CONSIGLI NON RICHIESTI/ Il “cuore” da usare per prendere decisioni aziendali

- Luca Brambilla

Prendere decisioni è difficile. Può esserlo ancora di più in azienda se non si segue un metodo che ponderi bene le conseguenze

Ufficio Lavoro Manager Pixabay1280
Image by rawpixel from Pixabay

Prendere decisioni è difficile. Altrettanto vero è che, senza accorgercene, prendiamo centinaia, forse migliaia di decisioni ogni giorno e, all’interno di questo insieme, alcune di esse richiedono un grande sforzo emotivo e cognitivo. Per questo motivo, soprattutto nei casi in cui abbiamo paura di affrontare queste decisioni impegnative, occorre utilizzare un metodo utile per non diventare schiavi del rimando. L’ex Presidente Usa Benjamin Franklin nel 1779 ha proposto una soluzione che può rivelarsi valida ancora oggi.

In sostanza, quando occorre prendere una decisione è bene procurarsi un foglio, dividerlo in due sezioni e da una parte elencare gli aspetti positivi della scelta mentre dall’altra quelli negativi.

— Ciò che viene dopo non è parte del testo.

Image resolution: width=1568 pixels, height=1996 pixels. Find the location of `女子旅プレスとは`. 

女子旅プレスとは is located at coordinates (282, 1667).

Poi è necessario dare un voto a ciascuno degli aspetti individuati e infine fare un semplice calcolo aritmetico per prendere la decisione che ha ottenuto più punti. Franklin ha chiamato questo metodo “algebra morale”.

Nel corso del tempo, tuttavia, sono emersi alcuni studi relativi ai numerosi bias responsabili di una certa influenza sulle nostre decisioni e grazie a premi Nobel come Kahneman si è appurato come molte delle decisioni che prendiamo siano basate sul cosiddetto “sistema uno”. Con questo termine ci si riferisce a quella parte del cervello che decide in maniera intuitiva, rapida ed emozionale, quindi in maniera automatica.

Per questo motivo suggerisco di tenere presente il metodo di Franklin modernizzandolo tuttavia con i seguenti passaggi da me individuati: innanzitutto far sì che più persone scrivano i pro e contro di una scelta, al fine di diminuire la possibilità che vengano dispersi elementi di valutazione che potrebbero rivelarsi fondamentali; in secondo luogo, operare una valutazione degli aspetti non soltanto dal punto di vista cognitivo, ma dandole anche un peso emotivo. Se, infatti, viene presa una decisione razionalmente corretta ma devastante dal punto di vista emotivo, è probabile non venga mai portata avanti nel tempo e che si areni dopo poco, magari lesionando rapporti o altro.

Spesso, infatti, l’uomo ci viene rappresentato come un soggetto razionale che prova anche emozioni, mentre occorre ricordare che, invece, è un soggetto emotivo che pensa. Questo significa che ogni sua decisione o pensiero passerà attraverso un vaglio emotivo.

Come agire quindi in maniera operativa all’interno di un’organizzazione? Suggerisco di creare dei team ad hoc per prendere delle decisioni strategiche, che a ben guardare non sono mai molte nel corso di un anno, e, successivamente, motivare i pro e contro esplicitando come queste scelte facciano sentire le persone interessate, dando dunque un valore anche all’emozione.

Mesi fa ho intrapreso un percorso di change management in una nota azienda e utilizzando questo approccio, insieme ad altre metodologie che per amore della sintesi non citerò in questa occasione, ci siamo presi del tempo per co-progettare nel dettaglio la direzione che si voleva dare a quella organizzazione. Si è deciso di intraprendere un percorso di ristrutturazione, il quale, pur inserito in una complessità di mercato importante, non ha visto vacillare l’adesione al progetto iniziale, poiché quest’ultimo era stato valutato in maniera ponderata, mantenendo inoltre il buon stato d’animo dei partecipanti.

Anche in quell’occasione si è rivelato utile quindi non usare solo la “testa-razionale”, ma anche il “cuore-emotivo”, perché in fondo spesso il cuore ha delle ragioni che la testa non conosce.